> ACTIVITY: Only the lines from the one containing "The width and height of the screenshot is (1280, 1556)." through the last line below should be written out, exactly and with both ends kept.

> GIVEN DATA:
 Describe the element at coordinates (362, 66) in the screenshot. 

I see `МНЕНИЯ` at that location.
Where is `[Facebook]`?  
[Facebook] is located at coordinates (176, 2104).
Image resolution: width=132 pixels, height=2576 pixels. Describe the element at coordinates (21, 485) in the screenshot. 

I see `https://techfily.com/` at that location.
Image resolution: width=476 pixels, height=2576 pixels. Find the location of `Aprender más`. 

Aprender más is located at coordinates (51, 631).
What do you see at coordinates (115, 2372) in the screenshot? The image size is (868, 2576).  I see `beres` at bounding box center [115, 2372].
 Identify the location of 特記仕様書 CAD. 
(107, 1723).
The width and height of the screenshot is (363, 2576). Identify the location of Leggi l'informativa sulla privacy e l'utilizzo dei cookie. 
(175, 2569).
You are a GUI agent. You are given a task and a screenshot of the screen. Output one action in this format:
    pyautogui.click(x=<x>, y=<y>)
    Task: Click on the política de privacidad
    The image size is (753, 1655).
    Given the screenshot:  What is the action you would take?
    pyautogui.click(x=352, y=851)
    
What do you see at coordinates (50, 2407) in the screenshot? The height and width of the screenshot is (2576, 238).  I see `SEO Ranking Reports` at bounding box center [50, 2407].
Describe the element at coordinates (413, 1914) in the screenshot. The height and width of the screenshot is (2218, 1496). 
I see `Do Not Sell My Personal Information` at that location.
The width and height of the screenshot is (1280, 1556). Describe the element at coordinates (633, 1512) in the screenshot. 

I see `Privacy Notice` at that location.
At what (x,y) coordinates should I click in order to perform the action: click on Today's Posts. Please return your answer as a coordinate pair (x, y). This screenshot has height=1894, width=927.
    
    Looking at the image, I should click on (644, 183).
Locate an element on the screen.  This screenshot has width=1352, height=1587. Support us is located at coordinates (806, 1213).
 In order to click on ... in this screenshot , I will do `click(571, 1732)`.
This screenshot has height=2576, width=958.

> ANSWER TO THIS TASK:
The width and height of the screenshot is (1280, 1556). Describe the element at coordinates (633, 1512) in the screenshot. 

I see `Privacy Notice` at that location.
At what (x,y) coordinates should I click in order to perform the action: click on Today's Posts. Please return your answer as a coordinate pair (x, y). This screenshot has height=1894, width=927.
    
    Looking at the image, I should click on (644, 183).
Locate an element on the screen.  This screenshot has width=1352, height=1587. Support us is located at coordinates (806, 1213).
 In order to click on ... in this screenshot , I will do `click(571, 1732)`.
This screenshot has height=2576, width=958.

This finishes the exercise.